The first thing that should probably be said about Ron Terada’s project comes at the end of the catalogue for his largest exhibition to date, in the acknowledgments: “It is more than obvious that my work is indebted to others.” Few artists have so consistently pursued the hypothesis that originality is merely a “modernist myth” by noting that even the dumbest, bluntest, most literal uses of words, when framed as quotation, skitter endlessly out of the author’s control. The catalogue itself makes the point brilliantly, turning the authors’ presumably original contributions as well as Terada’s own pieces into quotations by presenting them as if they were scans from other catalogues, books, and magazines. As artist Anne Low points out in her essay, Terada’s paintings, photographs, signage, and other works are based on the discrepancies and incongruities that arise when language becomes a set of “formal objects in space.” The big highway sign rendering the words of a title, Entering City of Vancouver, 2002, self-evidently states a falsehood when situated in a gallery in the English Midlands, yet is equally true insofar as it and the other artworks installed there instantiate what a songwriter might call a Vancouver state of mind—the cool, undemonstrative style that Terada shares with precursors such as Ian Wallace and Rodney Graham. Some might find the sign a reductio ad absurdum of that sensibility, just as they might see Torada’s 2003 exhibition (at the Contemporary Art Gallery, Vancouver) of the names of the donors whose cash made the show possible as a reductio ad absurdum of both the institution and its critique.

Terada often seems to have wanted to escape the institution while remaining attached to it.
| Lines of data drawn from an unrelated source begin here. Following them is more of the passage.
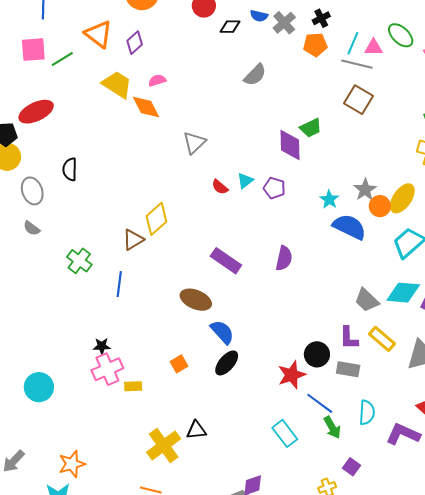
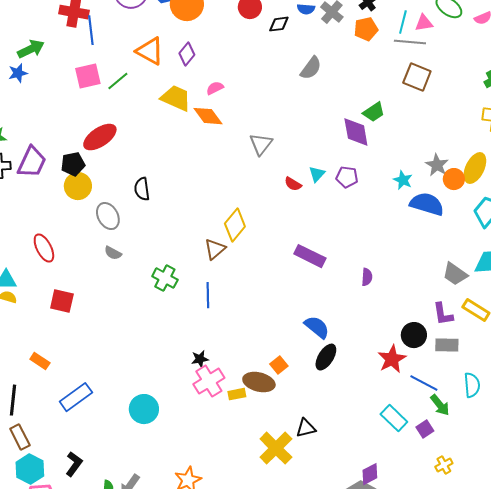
purple semicircle: (284, 258) -> (367, 277), moved, size x0.7
brown ellipse: (196, 300) -> (259, 382), moved
purple square: (352, 467) -> (425, 429), moved, turned 30

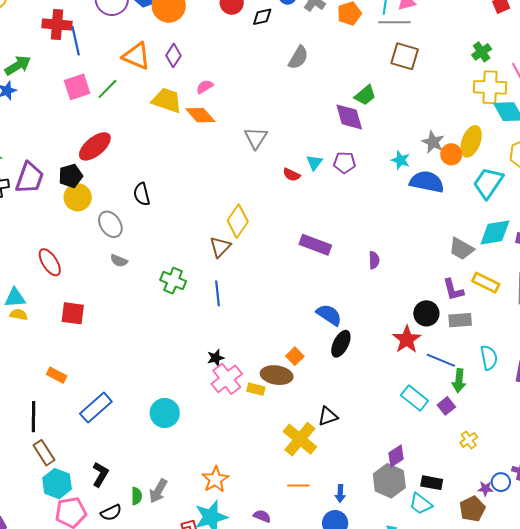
yellow rectangle: (237, 394) -> (256, 389), turned 30
green arrow: (440, 405) -> (459, 381), turned 50

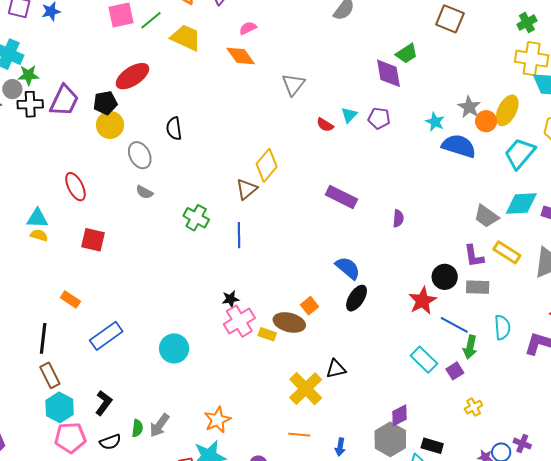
yellow trapezoid: (167, 100) -> (186, 38), moved

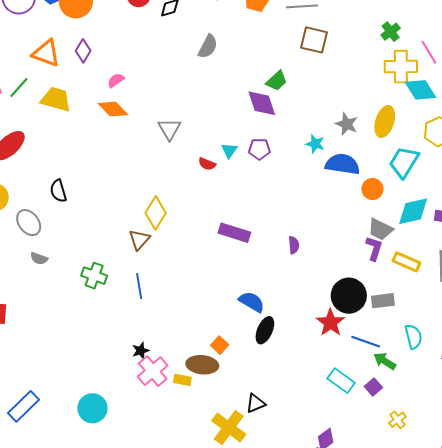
orange circle: (486, 121) -> (372, 189), moved
purple L-shape: (474, 256) -> (374, 248), moved, turned -145
black circle: (445, 277) -> (349, 296), size x1.4
green arrow: (470, 347) -> (385, 361), turned 120

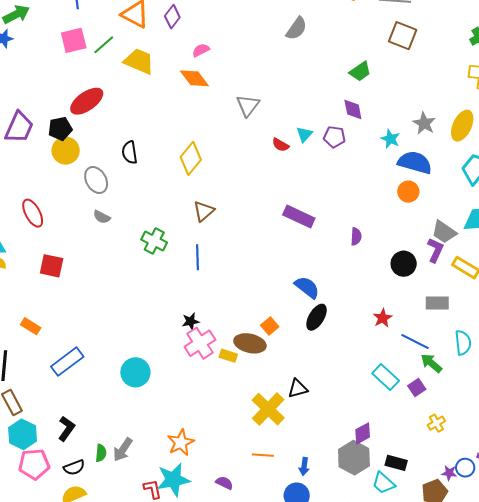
purple diamond: (262, 103) -> (353, 110), moved, size x0.7
orange circle: (372, 189) -> (408, 192), moved
yellow diamond: (156, 213) -> (191, 158), moved
black circle: (349, 296) -> (404, 264), moved, size x0.7
red star: (331, 323) -> (383, 318), size x0.7

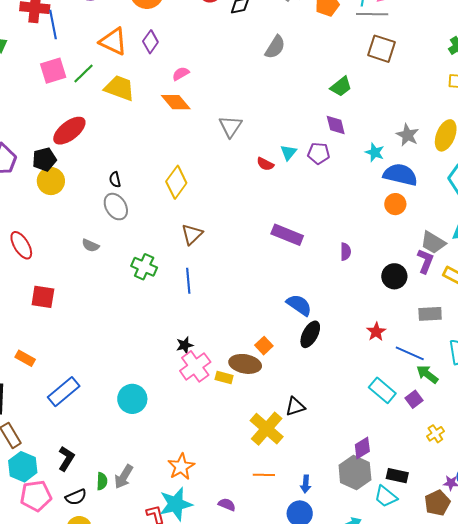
black semicircle: (130, 152) -> (115, 180), size x0.7
gray ellipse: (96, 180) -> (116, 207), moved

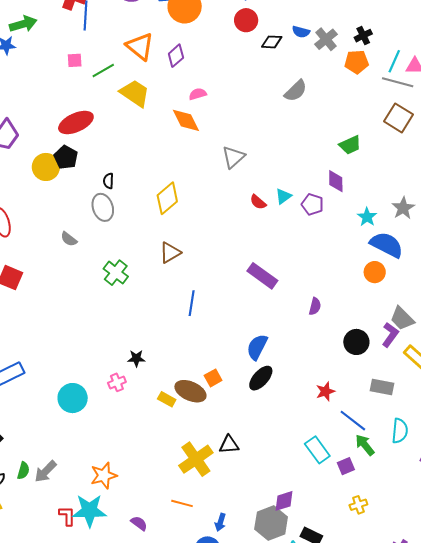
pink square: (53, 71) -> (75, 60), size x0.6
black pentagon: (44, 159) -> (66, 157), moved, turned 30
blue line: (188, 281) -> (192, 303), moved
blue semicircle: (299, 305) -> (257, 347), turned -112
pink cross: (195, 366) -> (117, 382), moved, size x0.6

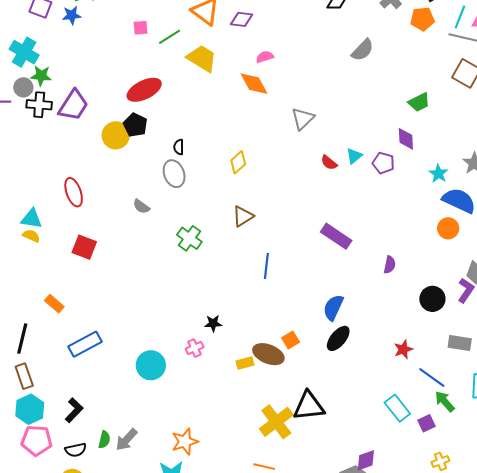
purple diamond: (176, 56) -> (242, 19), turned 50
yellow diamond: (167, 198) -> (238, 162), size x0.7
yellow rectangle: (167, 399) -> (245, 363), turned -42
black triangle: (229, 445) -> (309, 406), size x1.6

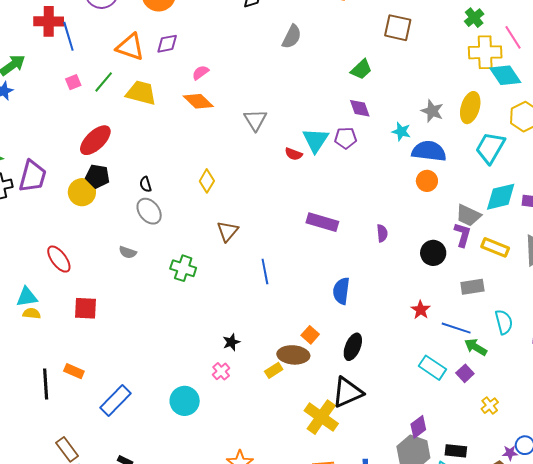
cyan triangle: (354, 156) -> (315, 140), size x1.6
black ellipse: (338, 338) -> (353, 347), moved
black line: (22, 339) -> (46, 384), moved

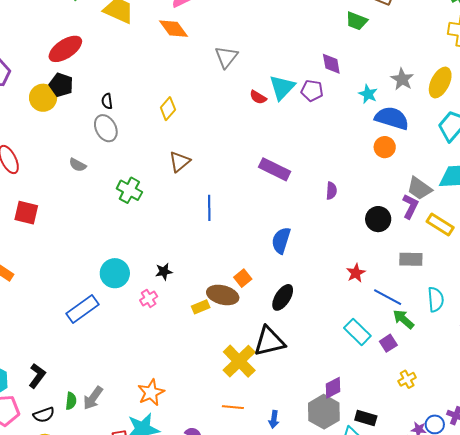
green trapezoid: (361, 69) -> (357, 21), moved, turned 55
blue rectangle: (116, 401) -> (83, 309), moved
cyan circle: (185, 401) -> (115, 273), moved

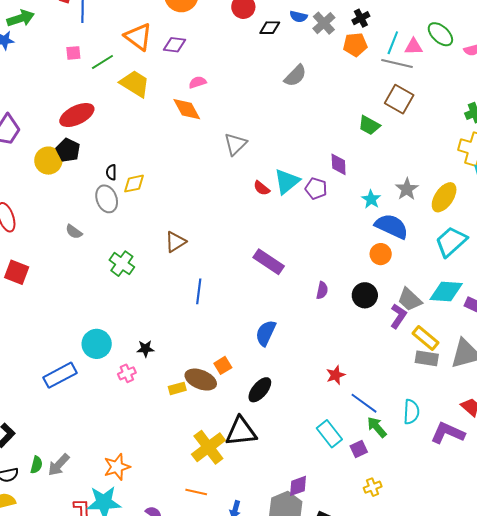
yellow diamond: (168, 109) -> (134, 184), moved, turned 30
black circle: (378, 219) -> (365, 295), moved
gray rectangle: (411, 259) -> (427, 358), moved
His Soundtrack for an Exhibition, 2000, was originally presented by Western Front in Vancouver during its summer closure: Terada’s poster listed a dozen tracks (by the likes of the Magnetic Fields and Broadcast) as an imaginary accompaniment to the nonexistent show; he also produced a CD of the actual songs. (Clement Greenberg said of artists, “I like them better without the soundtrack,” but Terada turned the accompaniment into the lead, and his choices had an immediate and lasting effect on my own musical interests.) Since then, Terada seems to have made an uneasy peace with the exhibition convention. Here a revised version, with new songs, was exhibited as a video showing a sequence of vinyl records playing on a gorgeous Thorens turntable; an LP of the whole mixtape was a giveaway in the gallery. Though the tracks on it are unidentified, I can guarantee that Magnetic Fields front man Stephin Merritt is again to be heard on it, as are newcomers like the Pains of Being Pure of Heart. Terada has even returned to painting, the mainstay of his production in the 1990s. Jack, 2010, is a sixteen-panel sequence presenting a chapter from Jack Goldstein’s autobiography in white lettering on a black ground. Goldstein’s tormented relation to art and to himself—his sense of envy, ambition, self-justification, and self-loathing—seems worlds away from Terada’s elegance, detachment, and exquisite taste. Yet the exhibition title, “Who I Think I Am,” begs us to wonder whether the identification doesn’t go deeper than one thinks. Surely Goldstein can be Terada’s doppelgänger if Birmingham can be Vancouver’s.